In our previous article, we thoroughly analyzed the execution layer of ME Network. Today, we’ll shift our focus to the data availability layer, diving deep into its core functions and significance.
What is the Data Availability Layer?
Data availability refers to the process where block producers publish all transaction data of a block to the network, allowing validators to download it. If the block producer publishes complete data and validators can download it, the data is considered available. However, if the block producer withholds some data, preventing validators from accessing the full dataset, that data is deemed unavailable.
In a modular blockchain, the data availability layer plays a critical role in ensuring that network data can be accessed and verified. This typically involves functions like data storage, transmission, and validation to maintain transparency and trust within the blockchain network.
A useful analogy is comparing the data availability layer to the recording of a live football match. Imagine a popular football team playing a match, but not everyone has the chance to watch it live. Therefore, the match is fully recorded and broadcast later. The data availability layer functions like this recording and replay system, ensuring that anyone can watch the match and verify its fairness at any time. Similarly, the data availability layer allows any node to replay the blockchain's history and verify the entirety of its data.
Data Availability is Not the Same as Storage
While data availability involves storing and retrieving data, it differs from traditional data storage. The goal of storage is to ensure that data remains accessible over a long period and continues to have meaning. On the other hand, data availability focuses on the immediate publication of the latest transaction data generated by the main blockchain network (or possibly other networks), making it readily available.

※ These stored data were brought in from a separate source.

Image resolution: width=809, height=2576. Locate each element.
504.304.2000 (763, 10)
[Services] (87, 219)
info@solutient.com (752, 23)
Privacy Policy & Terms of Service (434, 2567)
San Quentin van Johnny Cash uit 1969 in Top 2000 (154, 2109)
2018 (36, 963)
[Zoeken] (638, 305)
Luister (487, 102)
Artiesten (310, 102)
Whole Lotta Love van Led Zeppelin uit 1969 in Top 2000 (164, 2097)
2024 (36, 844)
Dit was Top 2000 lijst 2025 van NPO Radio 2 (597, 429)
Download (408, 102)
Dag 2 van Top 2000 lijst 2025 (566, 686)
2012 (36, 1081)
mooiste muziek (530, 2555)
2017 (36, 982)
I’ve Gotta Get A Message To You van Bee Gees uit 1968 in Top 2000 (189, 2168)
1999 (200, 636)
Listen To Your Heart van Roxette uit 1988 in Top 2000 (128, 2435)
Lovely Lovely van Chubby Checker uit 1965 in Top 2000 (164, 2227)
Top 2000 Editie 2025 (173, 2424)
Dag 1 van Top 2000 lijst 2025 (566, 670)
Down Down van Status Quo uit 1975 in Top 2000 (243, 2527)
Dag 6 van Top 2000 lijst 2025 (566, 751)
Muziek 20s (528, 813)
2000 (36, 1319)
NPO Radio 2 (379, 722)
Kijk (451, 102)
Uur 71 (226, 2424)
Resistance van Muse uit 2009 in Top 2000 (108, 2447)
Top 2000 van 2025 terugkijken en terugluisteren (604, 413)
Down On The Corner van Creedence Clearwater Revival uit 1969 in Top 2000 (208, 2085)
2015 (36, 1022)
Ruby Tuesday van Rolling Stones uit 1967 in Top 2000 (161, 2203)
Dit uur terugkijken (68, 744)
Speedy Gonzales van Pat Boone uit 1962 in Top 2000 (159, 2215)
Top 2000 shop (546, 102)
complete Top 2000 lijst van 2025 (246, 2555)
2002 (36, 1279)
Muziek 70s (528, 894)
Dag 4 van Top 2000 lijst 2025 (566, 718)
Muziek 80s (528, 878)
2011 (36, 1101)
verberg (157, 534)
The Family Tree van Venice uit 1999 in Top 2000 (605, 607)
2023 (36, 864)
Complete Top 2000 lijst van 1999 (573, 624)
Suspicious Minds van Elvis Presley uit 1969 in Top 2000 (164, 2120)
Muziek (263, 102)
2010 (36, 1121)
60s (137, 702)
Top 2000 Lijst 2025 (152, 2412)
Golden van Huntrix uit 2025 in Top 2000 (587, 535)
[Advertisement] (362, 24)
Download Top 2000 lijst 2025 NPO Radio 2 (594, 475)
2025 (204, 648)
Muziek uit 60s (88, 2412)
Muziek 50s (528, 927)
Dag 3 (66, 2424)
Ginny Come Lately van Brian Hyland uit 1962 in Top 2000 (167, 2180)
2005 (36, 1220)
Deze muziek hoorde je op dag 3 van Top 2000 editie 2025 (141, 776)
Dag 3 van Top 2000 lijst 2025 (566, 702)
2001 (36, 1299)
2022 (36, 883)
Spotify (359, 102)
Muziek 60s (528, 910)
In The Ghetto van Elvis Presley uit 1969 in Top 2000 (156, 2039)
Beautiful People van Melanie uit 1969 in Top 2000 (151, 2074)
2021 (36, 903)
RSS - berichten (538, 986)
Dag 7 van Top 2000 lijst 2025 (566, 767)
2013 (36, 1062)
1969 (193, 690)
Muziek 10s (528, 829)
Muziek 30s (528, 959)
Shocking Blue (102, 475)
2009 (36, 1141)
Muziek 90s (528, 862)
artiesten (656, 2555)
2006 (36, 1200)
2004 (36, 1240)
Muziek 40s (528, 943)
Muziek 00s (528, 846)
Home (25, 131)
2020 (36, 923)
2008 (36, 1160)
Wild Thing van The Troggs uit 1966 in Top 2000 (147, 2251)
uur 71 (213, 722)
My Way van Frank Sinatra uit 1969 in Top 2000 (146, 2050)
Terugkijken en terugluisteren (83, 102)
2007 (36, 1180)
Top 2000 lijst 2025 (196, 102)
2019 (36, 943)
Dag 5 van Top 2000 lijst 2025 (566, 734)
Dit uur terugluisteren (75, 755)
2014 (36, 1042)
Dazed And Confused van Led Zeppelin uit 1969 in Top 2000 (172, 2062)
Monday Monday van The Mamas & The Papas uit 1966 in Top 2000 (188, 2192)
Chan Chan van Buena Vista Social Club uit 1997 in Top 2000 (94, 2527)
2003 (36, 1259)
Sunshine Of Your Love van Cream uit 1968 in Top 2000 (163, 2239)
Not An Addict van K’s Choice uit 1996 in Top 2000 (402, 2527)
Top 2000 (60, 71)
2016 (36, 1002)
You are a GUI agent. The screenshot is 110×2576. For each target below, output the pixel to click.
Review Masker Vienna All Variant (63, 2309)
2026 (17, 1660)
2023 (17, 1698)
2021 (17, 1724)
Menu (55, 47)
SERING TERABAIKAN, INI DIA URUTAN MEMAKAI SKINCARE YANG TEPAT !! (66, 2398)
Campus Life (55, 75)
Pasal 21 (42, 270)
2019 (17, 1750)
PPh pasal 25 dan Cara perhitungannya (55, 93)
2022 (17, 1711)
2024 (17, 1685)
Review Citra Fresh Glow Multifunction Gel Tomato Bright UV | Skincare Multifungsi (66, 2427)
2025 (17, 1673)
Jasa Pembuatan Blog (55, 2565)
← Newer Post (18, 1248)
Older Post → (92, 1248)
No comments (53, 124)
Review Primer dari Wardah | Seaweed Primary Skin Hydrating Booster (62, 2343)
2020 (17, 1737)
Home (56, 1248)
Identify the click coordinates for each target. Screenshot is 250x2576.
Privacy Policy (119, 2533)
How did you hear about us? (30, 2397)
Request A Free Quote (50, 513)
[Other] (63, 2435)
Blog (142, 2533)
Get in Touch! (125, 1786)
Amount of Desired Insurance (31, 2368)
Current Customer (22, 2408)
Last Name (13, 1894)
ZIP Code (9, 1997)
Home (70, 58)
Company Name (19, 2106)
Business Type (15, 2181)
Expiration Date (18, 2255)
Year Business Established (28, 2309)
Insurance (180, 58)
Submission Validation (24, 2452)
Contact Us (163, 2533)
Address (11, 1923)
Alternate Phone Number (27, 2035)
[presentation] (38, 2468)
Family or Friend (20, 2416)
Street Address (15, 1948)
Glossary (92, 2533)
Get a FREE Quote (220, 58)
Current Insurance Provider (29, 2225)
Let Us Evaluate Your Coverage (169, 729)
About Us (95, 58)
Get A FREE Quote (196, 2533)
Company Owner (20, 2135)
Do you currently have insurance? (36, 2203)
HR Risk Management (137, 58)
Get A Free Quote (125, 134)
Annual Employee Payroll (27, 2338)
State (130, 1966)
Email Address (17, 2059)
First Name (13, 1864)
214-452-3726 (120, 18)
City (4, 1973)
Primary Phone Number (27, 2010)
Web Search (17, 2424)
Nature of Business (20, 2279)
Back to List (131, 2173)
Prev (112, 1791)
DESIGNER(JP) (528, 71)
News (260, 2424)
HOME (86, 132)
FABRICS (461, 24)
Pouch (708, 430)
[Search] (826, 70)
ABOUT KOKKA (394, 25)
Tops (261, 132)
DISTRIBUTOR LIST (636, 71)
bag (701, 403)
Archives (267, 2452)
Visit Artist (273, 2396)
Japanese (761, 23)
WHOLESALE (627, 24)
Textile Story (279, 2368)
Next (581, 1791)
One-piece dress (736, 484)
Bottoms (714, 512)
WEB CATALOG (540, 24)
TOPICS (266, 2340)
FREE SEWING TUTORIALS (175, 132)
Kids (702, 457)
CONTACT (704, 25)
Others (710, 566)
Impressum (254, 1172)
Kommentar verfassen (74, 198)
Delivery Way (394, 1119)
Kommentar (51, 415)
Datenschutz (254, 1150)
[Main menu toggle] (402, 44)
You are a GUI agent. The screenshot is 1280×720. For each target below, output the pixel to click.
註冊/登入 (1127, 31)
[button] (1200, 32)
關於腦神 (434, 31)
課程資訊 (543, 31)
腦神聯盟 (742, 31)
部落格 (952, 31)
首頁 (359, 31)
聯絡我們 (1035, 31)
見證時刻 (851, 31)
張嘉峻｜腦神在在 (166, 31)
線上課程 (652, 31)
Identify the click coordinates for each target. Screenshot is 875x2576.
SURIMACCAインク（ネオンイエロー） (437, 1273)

Traditional storage methods are not suited to the needs of the data availability layer. Storage systems typically handle large files, while, for example, the amount of Rollup data needed for data availability between Ethereum blocks is usually less than 2MB. The data availability layer network is designed to handle these small data volumes efficiently through techniques like data sampling for verification and retrieval, which traditional storage networks cannot accomplish on such a large scale.
In essence, data availability is a prerequisite for storage. Only when transaction data is fully published and verified within the network can it support execution, driving state changes and making it worthy of being stored. Storage serves as a pillar for data availability, as the data availability layer generates vast amounts of data, which can be stored on an independent network to relieve the burden on data availability layer nodes and reduce operational overhead.
The Data Availability Layer in ME Network – The Key to Performance
To enhance overall blockchain efficiency, ME Network adopts a layered design, splitting the monolithic chain into an execution layer, settlement layer, and data availability layer. The data availability layer is a critical component for ME Network to achieve high scalability. It handles the reception and storage of execution layer data, acting as a storage module for Rollup data, ensuring transaction data remains accessible and verifiable by anyone. This ensures the security of the execution layer and consensus.
Notably, the data availability layer does not execute any smart contract protocols and is entirely computation-free. Its primary function is to ensure the correct availability of transaction data, providing resources for fraud proofs or, in the event of a network attack, helping users recover assets by referencing the original data and minimizing losses. This means that even without participating in consensus or storing all transaction data, nodes can still verify transactions and determine their availability. The data availability layer is an essential addition to ME Network, offering an additional layer of security for information.
With its unique data distribution, transmission pathways, and storage capabilities, the data availability layer enhances the efficient operation of the main chain (ME Hub), significantly boosting ME Network's overall performance.
How Rollup Data is Accurately Uploaded to ME Network’s Data Availability Layer
This is where data availability sampling (DAS) technology comes into play. DAS allows light nodes to verify the availability of a block without downloading the entire block. Instead, they only sample a portion of the block's data. This is achieved through the use of 2D Reed-Solomon coding (2D RS), ensuring data availability by encoding and sampling, which enables light nodes to validate blocks with minimal trust assumptions.
In ME Network, each block's data is split into smaller sub-blocks and arranged into a matrix. 2D RS erasure coding is applied to these sub-blocks to generate parity data, expanding the matrix. Then, Merkle roots are computed for both rows and columns of this expanded matrix, and these roots are included in the block header as submitted data.
To verify data availability, ME Network's DA light nodes randomly sample sub-blocks from the expanded matrix. Light nodes randomly select unique coordinates and request the corresponding sub-blocks and their Merkle tree proofs from full nodes. If valid responses are received for each sample request, the entire block is likely available.
This sampling process is crucial for the functioning of the data availability layer in ME Network. Without it, coordination between the data availability layer and Rollup would be challenging. In short, a complete data availability layer relies on full nodes that store all data, repeated verification by light nodes, and key technologies like 2D RS erasure coding and Merkle trees.
Conclusion
Whether in traditional monolithic chains or modular chains, the data availability layer plays a pivotal role. As a leader in the modular chain space, ME Network will continue to advance the development and optimization of its data availability layer, exploring more effective blockchain scalability solutions to enhance its network performance.